The mission of the Department of Psychological and Brain Sciences is to lead scientific advances with the goal of understanding how the entire brain-behavior system works, from molecular neuroscience to cognition to the social behavior of groups and to translate scientific knowledge into practical solutions for problems that impact human lives.
Our goal for students in all programs is that they will become intrigued by the questions, answers, and conduct of psychological science, and appreciate the stunning complexity of the brain, mind, and behavior.

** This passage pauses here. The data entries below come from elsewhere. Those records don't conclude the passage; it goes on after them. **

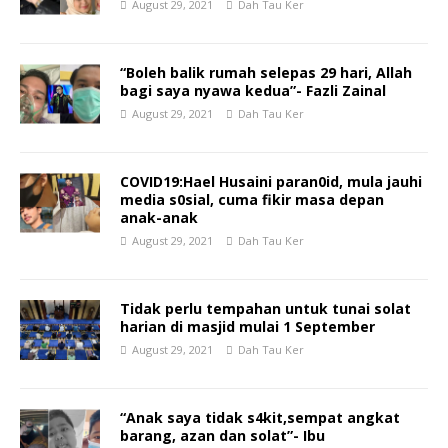
August 29, 2021
Dah Tau Ker
“Boleh balik rumah selepas 29 hari, Allah
bagi saya nyawa kedua”- Fazli Zainal
August 29, 2021
Dah Tau Ker
COVID19:Hael Husaini paran0id, mula jauhi
media s0sial, cuma fikir masa depan
anak-anak
August 29, 2021
Dah Tau Ker
Tidak perlu tempahan untuk tunai solat
harian di masjid mulai 1 September
August 29, 2021
Dah Tau Ker
“Anak saya tidak s4kit,sempat angkat
barang, azan dan solat”- Ibu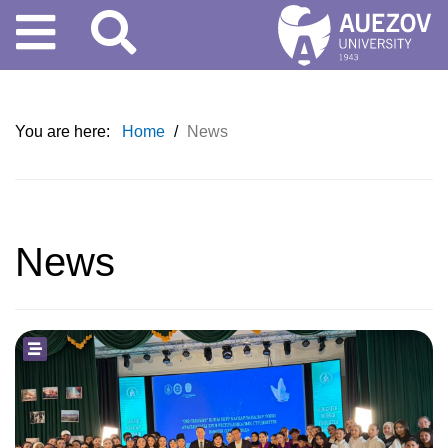
You are here:
Home
/
News
News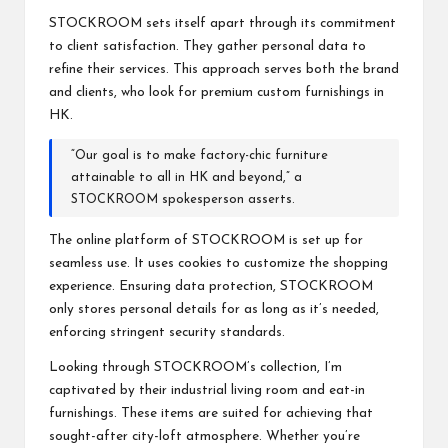
STOCKROOM sets itself apart through its commitment
to client satisfaction. They gather personal data to
refine their services. This approach serves both the brand
and clients, who look for premium custom furnishings in
HK.
“Our goal is to make factory-chic furniture
attainable to all in HK and beyond,” a
STOCKROOM spokesperson asserts.
The online platform of STOCKROOM is set up for
seamless use. It uses cookies to customize the shopping
experience. Ensuring data protection, STOCKROOM
only stores personal details for as long as it’s needed,
enforcing stringent security standards.
Looking through STOCKROOM’s collection, I’m
captivated by their industrial living room and eat-in
furnishings. These items are suited for achieving that
sought-after city-loft atmosphere. Whether you’re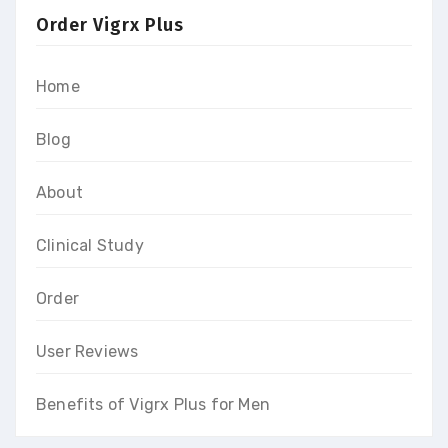
Order Vigrx Plus
Home
Blog
About
Clinical Study
Order
User Reviews
Benefits of Vigrx Plus for Men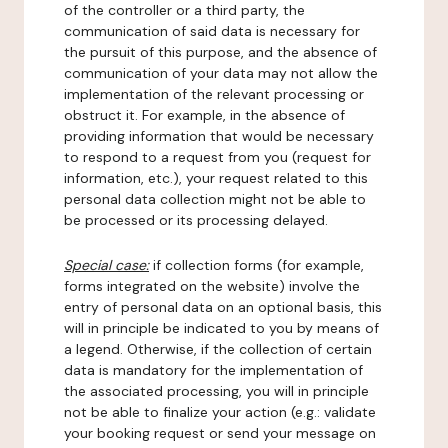
of the controller or a third party, the
communication of said data is necessary for
the pursuit of this purpose, and the absence of
communication of your data may not allow the
implementation of the relevant processing or
obstruct it. For example, in the absence of
providing information that would be necessary
to respond to a request from you (request for
information, etc.), your request related to this
personal data collection might not be able to
be processed or its processing delayed.
Special case:
if collection forms (for example,
forms integrated on the website) involve the
entry of personal data on an optional basis, this
will in principle be indicated to you by means of
a legend. Otherwise, if the collection of certain
data is mandatory for the implementation of
the associated processing, you will in principle
not be able to finalize your action (e.g.: validate
your booking request or send your message on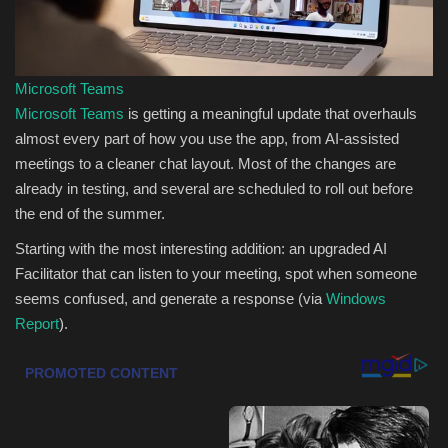
Sports
Microsoft Teams
Microsoft Teams
is getting a meaningful update that overhauls
almost every part of how you use the app, from AI-assisted
meetings to a cleaner chat layout. Most of the changes are
already in testing, and several are scheduled to roll out before
the end of the summer.
Starting with the most interesting addition: an upgraded AI
Facilitator that can listen to your meeting, spot when someone
seems confused, and generate a response (via
Windows
Report
).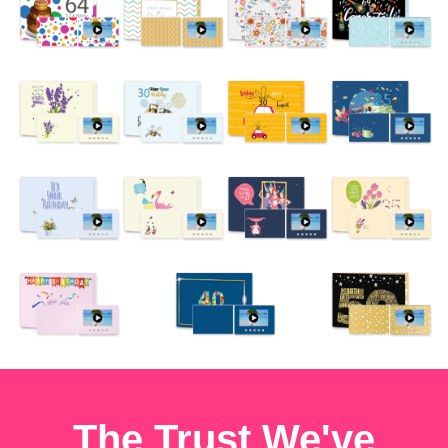
The Trust We've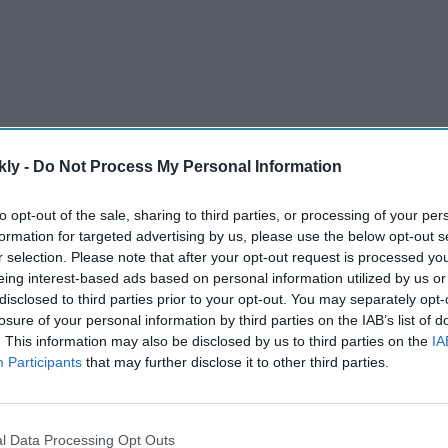
kly -
Do Not Process My Personal Information
to opt-out of the sale, sharing to third parties, or processing of your per
hould charge Hormuz shipping tolls.
formation for targeted advertising by us, please use the below opt-out s
r selection. Please note that after your opt-out request is processed y
ins central before the Trump-Xi summit.
eing interest-based ads based on personal information utilized by us or
e February conflict began.
disclosed to third parties prior to your opt-out. You may separately opt-
losure of your personal information by third parties on the IAB’s list of
lso backs Iran’s sovereignty claims.
. This information may also be disclosed by us to third parties on the
IA
Participants
that may further disclose it to other third parties.
China’s help on Iran.
AI Powered
l Data Processing Opt Outs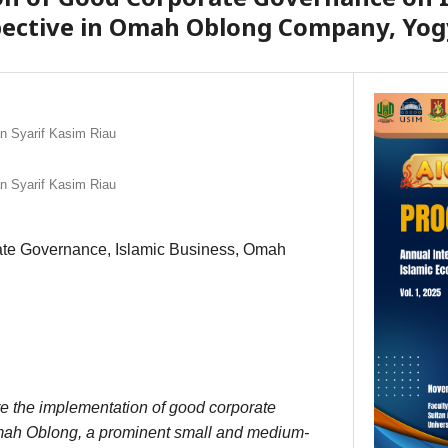
pective in Omah Oblong Company, Yog
an Syarif Kasim Riau
an Syarif Kasim Riau
te Governance, Islamic Business, Omah
re the implementation of good corporate
ah Oblong, a prominent small and medium-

Why should I study Psychology?
Psychology is the largest major in the College of Arts and Sciences. If you are interested in social relationships, mental disorders, child development, the relationship between humans and animals, criminality, or any of the many other ways in which humans behave and interact, one of the Psychology degrees may be a good fit for you.
Why should I study Neuroscience?Neuroscience is one of the fastest growing undergraduate programs in the College. Students in this program will gain a depth of understanding in neuroscience, from the cellular and molecular bases of nervous system functioning to a higher systems-level approach to the study of brain behavior relationships. A comprehensive understanding of the relation between chemical, biological and neural systems as they relate to behavior. An overview of the neurobiology of disorders such depression, schizophrenia, and Alzheimer's disease.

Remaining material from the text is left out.